WHAT THE EXERCISE ASKS → Would you restate every entry that follows, word for word, and leave out the pictures?

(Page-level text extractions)
>>>

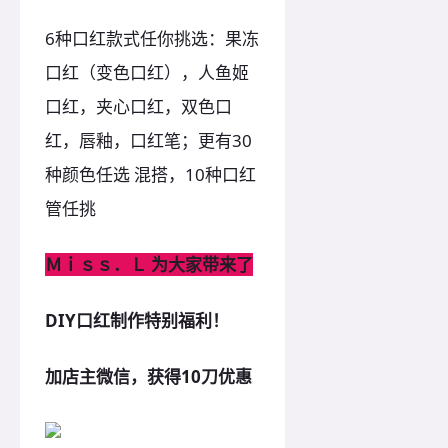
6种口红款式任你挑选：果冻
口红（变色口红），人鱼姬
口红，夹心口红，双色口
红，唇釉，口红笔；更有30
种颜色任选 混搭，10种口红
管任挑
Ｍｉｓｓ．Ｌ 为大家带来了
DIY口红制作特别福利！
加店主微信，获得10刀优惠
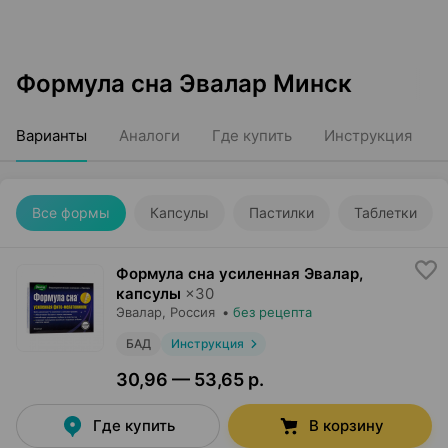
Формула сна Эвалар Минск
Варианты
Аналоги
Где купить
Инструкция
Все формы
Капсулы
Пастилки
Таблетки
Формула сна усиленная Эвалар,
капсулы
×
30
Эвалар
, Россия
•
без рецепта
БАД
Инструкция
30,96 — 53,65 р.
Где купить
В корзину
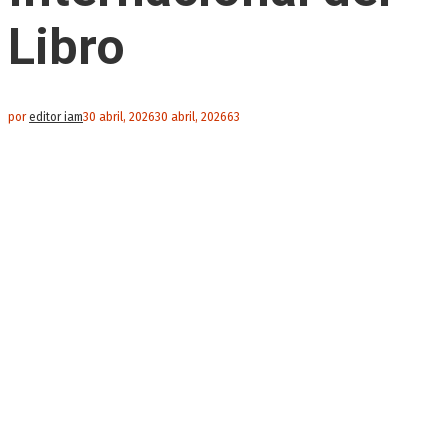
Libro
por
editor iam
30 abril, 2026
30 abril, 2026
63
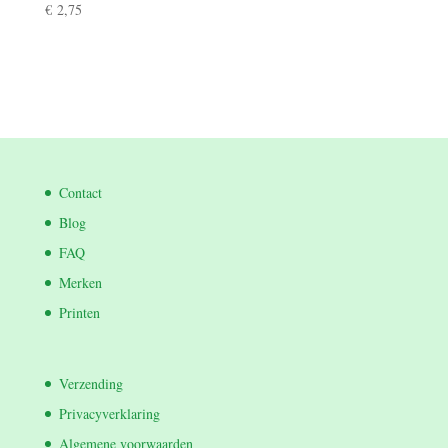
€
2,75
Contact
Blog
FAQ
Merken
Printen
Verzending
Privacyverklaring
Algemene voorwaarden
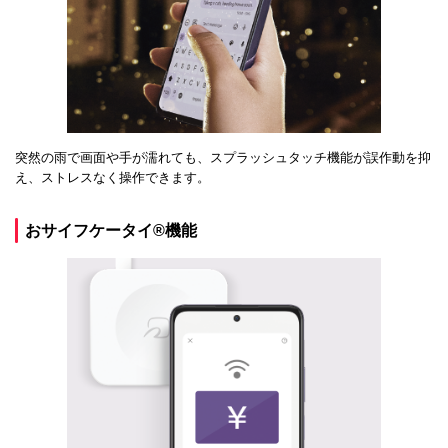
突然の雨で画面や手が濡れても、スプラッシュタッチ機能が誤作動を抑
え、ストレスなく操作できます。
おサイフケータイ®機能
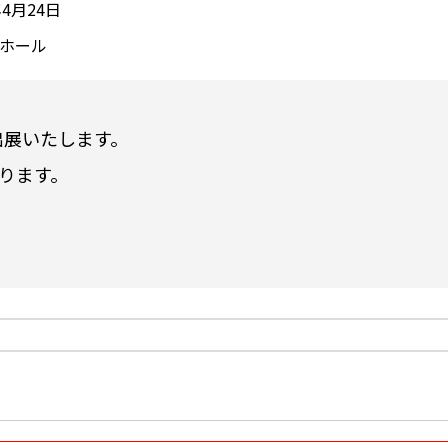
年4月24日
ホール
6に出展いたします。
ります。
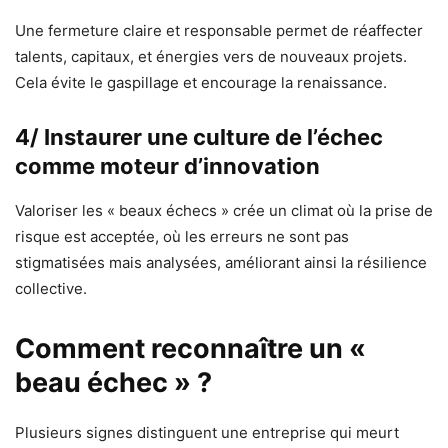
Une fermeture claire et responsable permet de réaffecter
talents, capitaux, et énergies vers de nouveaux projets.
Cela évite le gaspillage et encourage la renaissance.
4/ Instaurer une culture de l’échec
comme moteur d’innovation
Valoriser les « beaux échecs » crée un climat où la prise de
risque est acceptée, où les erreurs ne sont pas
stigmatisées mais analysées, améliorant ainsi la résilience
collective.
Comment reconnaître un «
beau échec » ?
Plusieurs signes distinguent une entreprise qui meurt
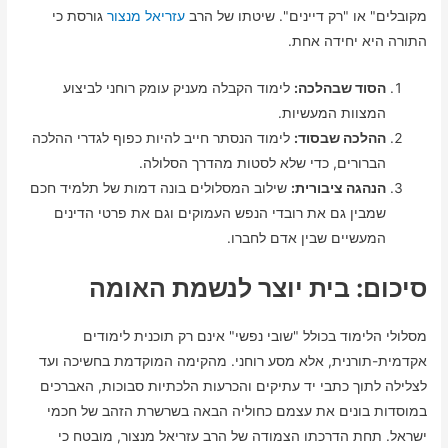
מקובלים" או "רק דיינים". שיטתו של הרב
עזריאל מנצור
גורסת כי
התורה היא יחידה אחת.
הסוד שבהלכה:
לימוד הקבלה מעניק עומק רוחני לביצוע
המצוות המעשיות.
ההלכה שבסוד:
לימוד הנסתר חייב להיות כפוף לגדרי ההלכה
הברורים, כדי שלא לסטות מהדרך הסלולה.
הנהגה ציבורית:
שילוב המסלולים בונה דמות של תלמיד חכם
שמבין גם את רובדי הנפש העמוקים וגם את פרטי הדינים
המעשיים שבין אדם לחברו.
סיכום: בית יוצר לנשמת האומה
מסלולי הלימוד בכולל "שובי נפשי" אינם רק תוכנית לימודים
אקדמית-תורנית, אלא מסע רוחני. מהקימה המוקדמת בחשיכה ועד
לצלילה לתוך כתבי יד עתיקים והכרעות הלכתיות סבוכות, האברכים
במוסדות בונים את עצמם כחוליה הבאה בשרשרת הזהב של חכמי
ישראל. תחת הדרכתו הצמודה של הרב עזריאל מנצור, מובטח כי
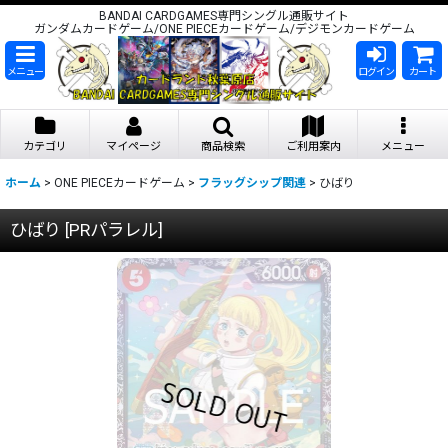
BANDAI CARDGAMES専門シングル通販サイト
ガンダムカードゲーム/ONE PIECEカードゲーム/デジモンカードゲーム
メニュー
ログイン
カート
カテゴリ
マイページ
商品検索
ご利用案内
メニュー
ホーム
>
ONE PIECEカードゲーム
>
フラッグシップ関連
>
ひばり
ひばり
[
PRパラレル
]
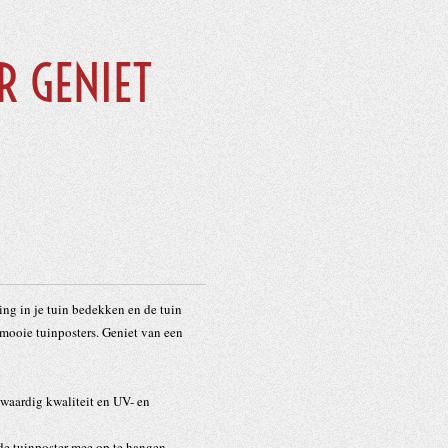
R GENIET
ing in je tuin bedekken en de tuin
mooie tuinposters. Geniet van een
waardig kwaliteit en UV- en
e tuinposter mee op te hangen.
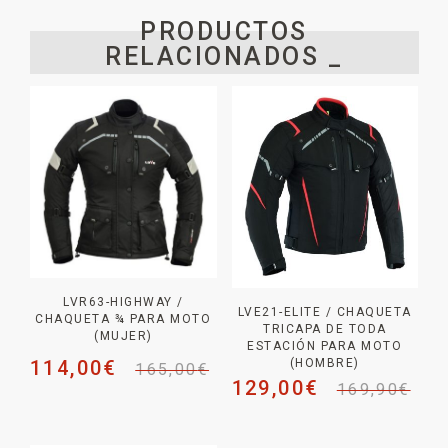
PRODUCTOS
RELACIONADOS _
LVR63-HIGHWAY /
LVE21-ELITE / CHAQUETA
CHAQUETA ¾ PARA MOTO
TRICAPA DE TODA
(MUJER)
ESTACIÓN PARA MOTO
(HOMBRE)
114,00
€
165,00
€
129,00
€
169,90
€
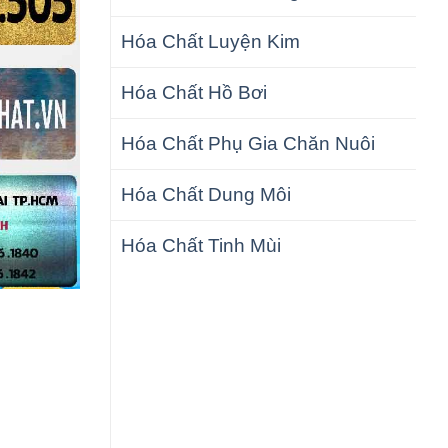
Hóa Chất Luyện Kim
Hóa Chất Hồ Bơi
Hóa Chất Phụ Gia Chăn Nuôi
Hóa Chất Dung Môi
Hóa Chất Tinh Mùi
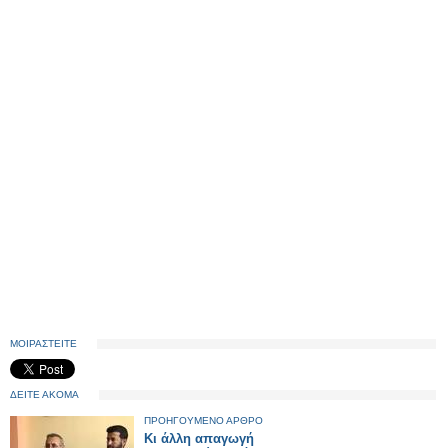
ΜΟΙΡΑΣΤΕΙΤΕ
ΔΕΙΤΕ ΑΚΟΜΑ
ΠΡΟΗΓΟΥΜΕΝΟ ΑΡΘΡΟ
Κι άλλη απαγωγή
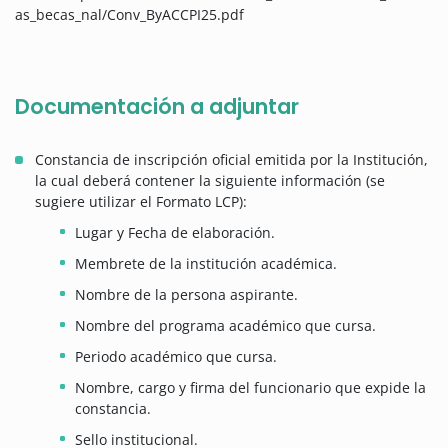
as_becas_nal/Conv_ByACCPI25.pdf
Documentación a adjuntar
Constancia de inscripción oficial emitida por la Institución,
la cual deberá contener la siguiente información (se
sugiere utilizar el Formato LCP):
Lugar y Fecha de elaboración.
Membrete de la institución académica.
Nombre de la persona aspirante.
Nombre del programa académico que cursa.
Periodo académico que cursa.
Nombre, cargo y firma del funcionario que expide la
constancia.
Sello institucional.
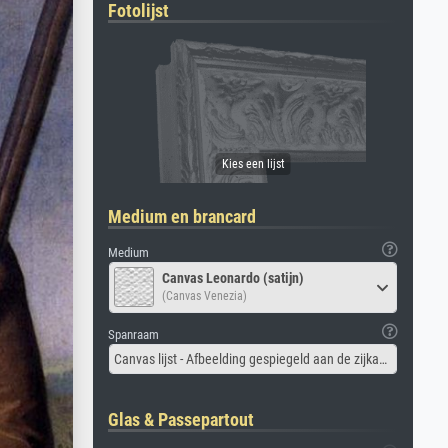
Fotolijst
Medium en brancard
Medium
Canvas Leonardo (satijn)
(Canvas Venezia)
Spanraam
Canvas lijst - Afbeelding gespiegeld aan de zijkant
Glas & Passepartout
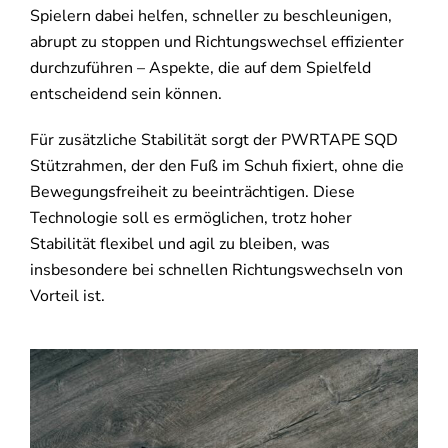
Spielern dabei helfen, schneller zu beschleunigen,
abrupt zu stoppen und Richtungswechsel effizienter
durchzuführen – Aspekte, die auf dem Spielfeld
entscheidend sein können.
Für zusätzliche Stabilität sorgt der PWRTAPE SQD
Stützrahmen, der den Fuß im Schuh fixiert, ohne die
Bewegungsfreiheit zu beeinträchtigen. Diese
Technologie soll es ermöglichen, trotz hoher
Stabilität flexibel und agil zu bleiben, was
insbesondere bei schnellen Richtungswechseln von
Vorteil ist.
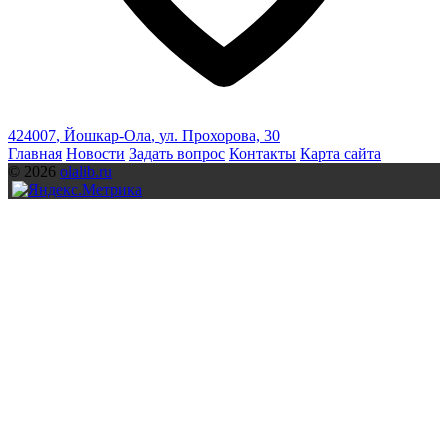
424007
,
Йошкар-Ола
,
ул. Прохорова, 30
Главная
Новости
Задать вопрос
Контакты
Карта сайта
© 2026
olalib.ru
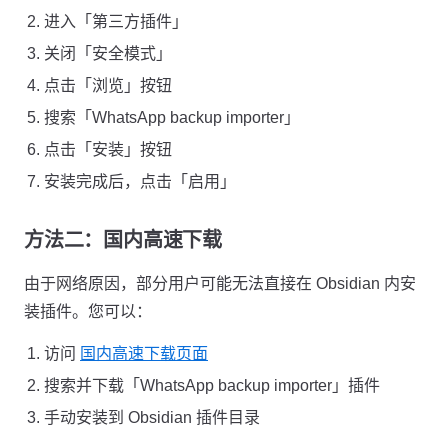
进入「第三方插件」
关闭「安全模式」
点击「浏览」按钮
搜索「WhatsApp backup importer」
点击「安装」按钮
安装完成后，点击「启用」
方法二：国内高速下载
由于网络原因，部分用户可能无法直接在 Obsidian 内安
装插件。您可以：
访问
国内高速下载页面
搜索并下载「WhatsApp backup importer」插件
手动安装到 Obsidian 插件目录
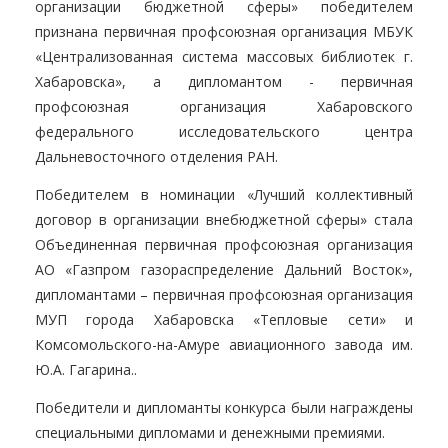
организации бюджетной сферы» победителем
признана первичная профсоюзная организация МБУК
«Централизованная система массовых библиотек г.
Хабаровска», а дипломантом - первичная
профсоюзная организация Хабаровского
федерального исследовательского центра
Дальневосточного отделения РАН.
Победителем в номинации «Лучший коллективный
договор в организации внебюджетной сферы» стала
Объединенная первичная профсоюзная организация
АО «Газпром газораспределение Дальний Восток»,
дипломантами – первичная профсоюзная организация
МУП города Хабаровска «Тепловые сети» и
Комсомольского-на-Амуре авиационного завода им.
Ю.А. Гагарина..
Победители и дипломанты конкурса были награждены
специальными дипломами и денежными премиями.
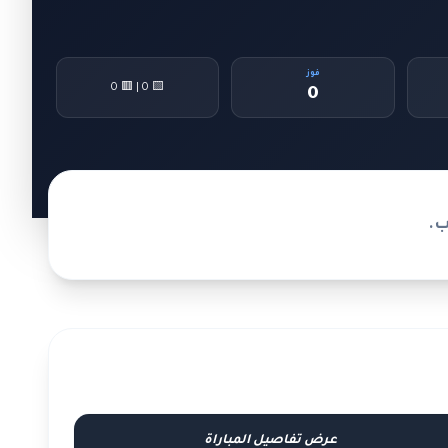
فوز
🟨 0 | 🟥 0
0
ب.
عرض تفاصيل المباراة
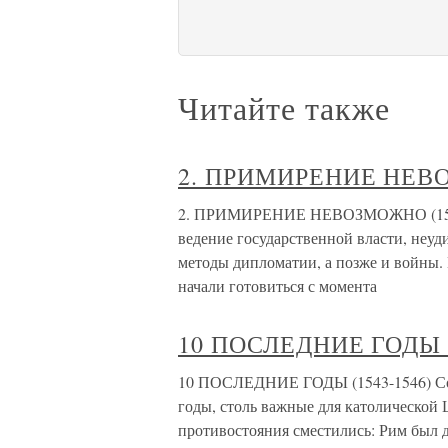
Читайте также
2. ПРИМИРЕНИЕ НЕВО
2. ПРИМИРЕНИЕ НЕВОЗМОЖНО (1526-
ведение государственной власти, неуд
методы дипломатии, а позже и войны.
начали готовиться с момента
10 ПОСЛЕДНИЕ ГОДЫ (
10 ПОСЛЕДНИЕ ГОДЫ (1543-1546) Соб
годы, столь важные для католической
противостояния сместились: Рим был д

<<<

YOUR SOLUTION →
6种口红款式任你挑选：果冻
口红（变色口红），人鱼姬
口红，夹心口红，双色口
红，唇釉，口红笔；更有30
种颜色任选 混搭，10种口红
管任挑
Ｍｉｓｓ．Ｌ 为大家带来了
DIY口红制作特别福利！
加店主微信，获得10刀优惠
Формула сна Эвалар Минск
Варианты
Аналоги
Где купить
Инструкция
Все формы
Капсулы
Пастилки
Таблетки
Формула сна усиленная Эвалар,
капсулы
×
30
Эвалар
, Россия
•
без рецепта
БАД
Инструкция
30,96 — 53,65 р.
Где купить
В корзину
Libro
por
editor iam
30 abril, 2026
30 abril, 2026
63
€
2,75
Contact
Blog
FAQ
Merken
Printen
Verzending
Privacyverklaring
Algemene voorwaarden
突然の雨で画面や手が濡れても、スプラッシュタッチ機能が誤作動を抑
え、ストレスなく操作できます。
おサイフケータイ®機能
年4月24日
ホール
6に出展いたします。
ります。
Une fermeture claire et responsable permet de réaffecter
talents, capitaux, et énergies vers de nouveaux projets.
Cela évite le gaspillage et encourage la renaissance.
4/ Instaurer une culture de l’échec
comme moteur d’innovation
Valoriser les « beaux échecs » crée un climat où la prise de
risque est acceptée, où les erreurs ne sont pas
stigmatisées mais analysées, améliorant ainsi la résilience
collective.
Comment reconnaître un «
beau échec » ?
Plusieurs signes distinguent une entreprise qui meurt
מקובלים" או "רק דיינים". שיטתו של הרב
עזריאל מנצור
גורסת כי
התורה היא יחידה אחת.
הסוד שבהלכה:
לימוד הקבלה מעניק עומק רוחני לביצוע
המצוות המעשיות.
ההלכה שבסוד:
לימוד הנסתר חייב להיות כפוף לגדרי ההלכה
הברורים, כדי שלא לסטות מהדרך הסלולה.
הנהגה ציבורית:
שילוב המסלולים בונה דמות של תלמיד חכם
שמבין גם את רובדי הנפש העמוקים וגם את פרטי הדינים
המעשיים שבין אדם לחברו.
סיכום: בית יוצר לנשמת האומה
מסלולי הלימוד בכולל "שובי נפשי" אינם רק תוכנית לימודים
אקדמית-תורנית, אלא מסע רוחני. מהקימה המוקדמת בחשיכה ועד
לצלילה לתוך כתבי יד עתיקים והכרעות הלכתיות סבוכות, האברכים
במוסדות בונים את עצמם כחוליה הבאה בשרשרת הזהב של חכמי
ישראל. תחת הדרכתו הצמודה של הרב עזריאל מנצור, מובטח כי
BANDAI CARDGAMES専門シングル通販サイト
ガンダムカードゲーム/ONE PIECEカードゲーム/デジモンカードゲーム
メニュー
ログイン
カート
カテゴリ
マイページ
商品検索
ご利用案内
メニュー
ホーム
>
ONE PIECEカードゲーム
>
フラッグシップ関連
>
ひばり
ひばり
[
PRパラレル
]
R GENIET
ing in je tuin bedekken en de tuin
mooie tuinposters. Geniet van een
waardig kwaliteit en UV- en
e tuinposter mee op te hangen.
PRODUCTOS
RELACIONADOS _
LVR63-HIGHWAY /
LVE21-ELITE / CHAQUETA
CHAQUETA ¾ PARA MOTO
TRICAPA DE TODA
(MUJER)
ESTACIÓN PARA MOTO
(HOMBRE)
114,00
€
165,00
€
129,00
€
169,90
€
Hóa Chất Luyện Kim
Hóa Chất Hồ Bơi
Hóa Chất Phụ Gia Chăn Nuôi
Hóa Chất Dung Môi
Hóa Chất Tinh Mùi
ΜΟΙΡΑΣΤΕΙΤΕ
ΔΕΙΤΕ ΑΚΟΜΑ
ΠΡΟΗΓΟΥΜΕΝΟ ΑΡΘΡΟ
Κι άλλη απαγωγή
as_becas_nal/Conv_ByACCPI25.pdf
Documentación a adjuntar
Constancia de inscripción oficial emitida por la Institución,
la cual deberá contener la siguiente información (se
sugiere utilizar el Formato LCP):
Lugar y Fecha de elaboración.
Membrete de la institución académica.
Nombre de la persona aspirante.
Nombre del programa académico que cursa.
Periodo académico que cursa.
Nombre, cargo y firma del funcionario que expide la
constancia.
Sello institucional.
Fotolijst
Medium en brancard
Medium
Canvas Leonardo (satijn)
(Canvas Venezia)
Spanraam
Canvas lijst - Afbeelding gespiegeld aan de zijkant
Glas & Passepartout
Spielern dabei helfen, schneller zu beschleunigen,
abrupt zu stoppen und Richtungswechsel effizienter
durchzuführen – Aspekte, die auf dem Spielfeld
entscheidend sein können.
Für zusätzliche Stabilität sorgt der PWRTAPE SQD
Stützrahmen, der den Fuß im Schuh fixiert, ohne die
Bewegungsfreiheit zu beeinträchtigen. Diese
Technologie soll es ermöglichen, trotz hoher
Stabilität flexibel und agil zu bleiben, was
insbesondere bei schnellen Richtungswechseln von
Vorteil ist.
424007
,
Йошкар-Ола
,
ул. Прохорова, 30
Главная
Новости
Задать вопрос
Контакты
Карта сайта
© 2026
olalib.ru
进入「第三方插件」
关闭「安全模式」
点击「浏览」按钮
搜索「WhatsApp backup importer」
点击「安装」按钮
安装完成后，点击「启用」
方法二：国内高速下载
由于网络原因，部分用户可能无法直接在 Obsidian 内安
装插件。您可以：
访问
国内高速下载页面
搜索并下载「WhatsApp backup importer」插件
手动安装到 Obsidian 插件目录
организации бюджетной сферы» победителем
признана первичная профсоюзная организация МБУК
«Централизованная система массовых библиотек г.
Хабаровска», а дипломантом - первичная
профсоюзная организация Хабаровского
федерального исследовательского центра
Дальневосточного отделения РАН.
Победителем в номинации «Лучший коллективный
договор в организации внебюджетной сферы» стала
Объединенная первичная профсоюзная организация
АО «Газпром газораспределение Дальний Восток»,
дипломантами – первичная профсоюзная организация
МУП города Хабаровска «Тепловые сети» и
Комсомольского-на-Амуре авиационного завода им.
Ю.А. Гагарина..
Победители и дипломанты конкурса были награждены
специальными дипломами и денежными премиями.
فوز
🟨 0 | 🟥 0
0
ب.
عرض تفاصيل المباراة
Читайте также
2. ПРИМИРЕНИЕ НЕВО
2. ПРИМИРЕНИЕ НЕВОЗМОЖНО (1526-
ведение государственной власти, неуд
методы дипломатии, а позже и войны.
начали готовиться с момента
10 ПОСЛЕДНИЕ ГОДЫ (
10 ПОСЛЕДНИЕ ГОДЫ (1543-1546) Соб
годы, столь важные для католической
противостояния сместились: Рим был д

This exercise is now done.